In Kiel studieren und arbeiten Hunderte Chinesen. Man profitiert vom Know How und Geld Chinas. Zum Beispiel am Kieler Helmholtz-Zentrum für Ozeanforschung (GEOMAR). Das Forschungszentrum ist bekannt unter Kielern, denn an der Förde lassen sich im GEOMAR-Becken Seehunde dabei beobachten, wie sie durch zwei Becken schwimmen. Forschung zum Anfassen.

Das GEOMAR ist eine gemeinsam von der Bundesrepublik Deutschland (90 Prozent) und dem Land Schleswig-Holstein (10 Prozent) finanzierte Stiftung des öffentlichen Rechts und eine der international führenden Einrichtungen auf dem Gebiet der Meereswissenschaften. Es verfügt über ein Jahresbudget von rund 70 bis 80 Millionen Euro, und hat etwa 1.000 Mitarbeiter. Viele dieser Mitarbeiter kommen aus China, und speisen regelmäßig in der nahen Landtagskantine.

Das Kieler Projekt SOLAS beschäftigt sich mit den biogeochemischen und physikalischen Wechselwirkungen zwischen ozeanischen Oberflächen und der unteren Atmosphäre.
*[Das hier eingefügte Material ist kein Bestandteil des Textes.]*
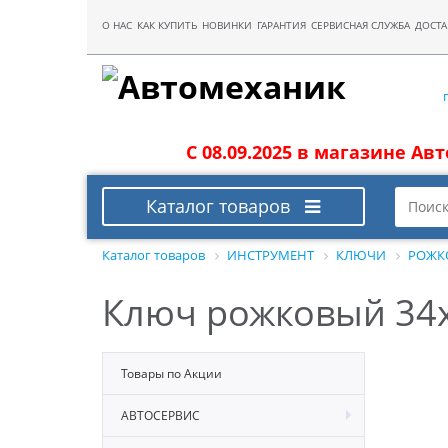
О НАС
КАК КУПИТЬ
НОВИНКИ
ГАРАНТИЯ
СЕРВИСНАЯ СЛУЖБА
ДОСТА
С 08.09.2025 в магазине Ав
Каталог товаров
Каталог товаров
ИНСТРУМЕНТ
КЛЮЧИ
РОЖК
Ключ рожковый 34
Товары по Акции
АВТОСЕРВИС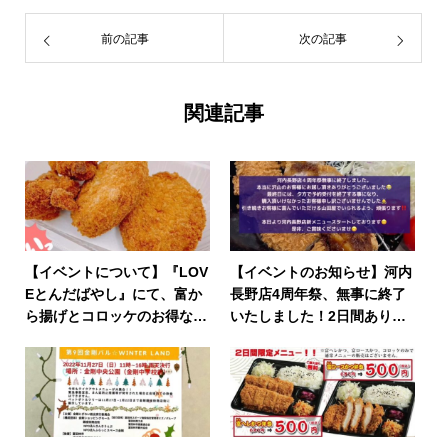
前の記事
次の記事
関連記事
【イベントについて】『LOV
【イベントのお知らせ】河内
Eとんだばやし』にて、富か
長野店4周年祭、無事に終了
ら揚げとコロッケのお得なセ
いたしました！2日間ありが
ットも販売します
とうございました！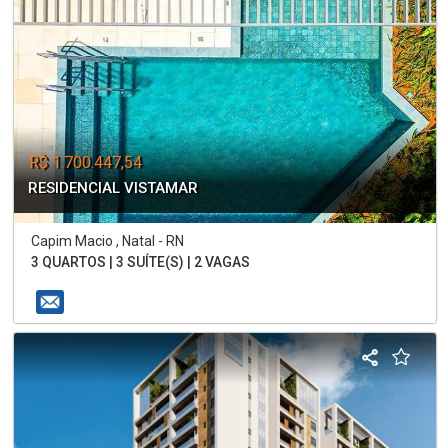
R$ 1.700.447,54
RESIDENCIAL VISTAMAR
Capim Macio , Natal - RN
3 QUARTOS | 3 SUÍTE(S) | 2 VAGAS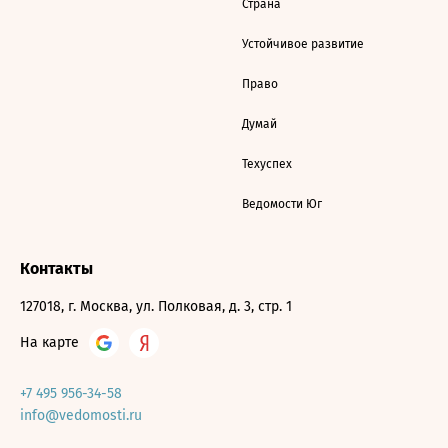
Страна
Устойчивое развитие
Право
Думай
Техуспех
Ведомости Юг
Контакты
127018, г. Москва, ул. Полковая, д. 3, стр. 1
На карте
+7 495 956-34-58
info@vedomosti.ru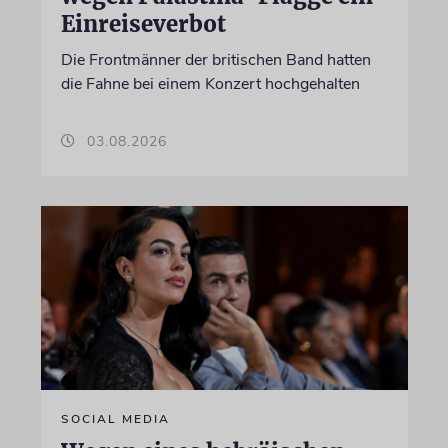
Einreiseverbot
Die Frontmänner der britischen Band hatten
die Fahne bei einem Konzert hochgehalten
03.08.2026
SOCIAL MEDIA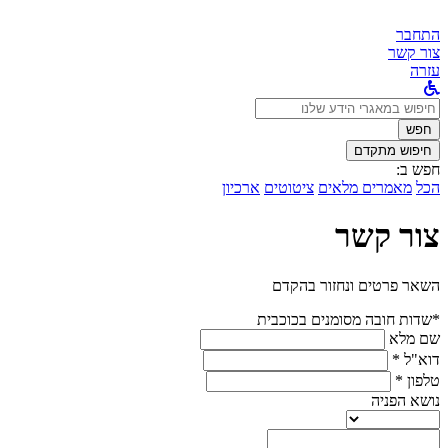
התחבר
צור קשר
עזרה
לחפש
ב:
חפש
חיפוש מתקדם
חפש ב:
הכל
מאמרים מלאים
ציטוטים
ארכיון
צור קשר
השאר פרטים ונחזור בהקדם
*שדות חובה מסומנים בכוכבית
שם מלא
דוא"ל *
טלפון *
נושא הפניה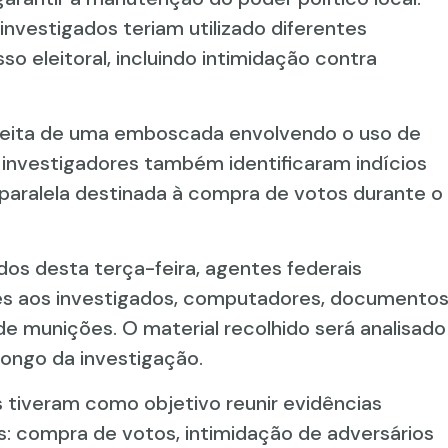
investigados teriam utilizado diferentes
so eleitoral, incluindo intimidação contra
speita de uma emboscada envolvendo o uso de
 investigadores também identificaram indícios
 paralela destinada à compra de votos durante o
s desta terça-feira, agentes federais
es aos investigados, computadores, documento
 munições. O material recolhido será analisado
longo da investigação.
s tiveram como objetivo reunir evidências
is: compra de votos, intimidação de adversários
Hier wird erforscht, wie das System Ozean-Atmosphäre mit dem Klima und den Menschen zusammenhängt. Der Exekutivdirektor von SOLAS wird von ‚Projektbeauftragten‘ unterstützt, die am GEOMAR und an der Universität Xiamen in China tätig sind.

SOLAS hat Sponsoren, als da zum Beispiel wären das World Climate Research Programme (WCRP), der Rückversicherer SCOR, die internationale Kommission für atmospherische Chemie und globale Verschmutzung (iCACGP) oder die internationale Forschungsplattform Future Earth. Insgesamt ein weltweit agierendes und daher herausfordernd übersichtliches Netzwerk aus Finanz und Wissenschaft. Die Finanzen werden aus China heraus und in Deutschland koordiniert, auch ein Aktiengang steht in der Diskussion. An der Uni Kiel zieht unter anderem Professor Dr. Arne Körtzinger die Fäden.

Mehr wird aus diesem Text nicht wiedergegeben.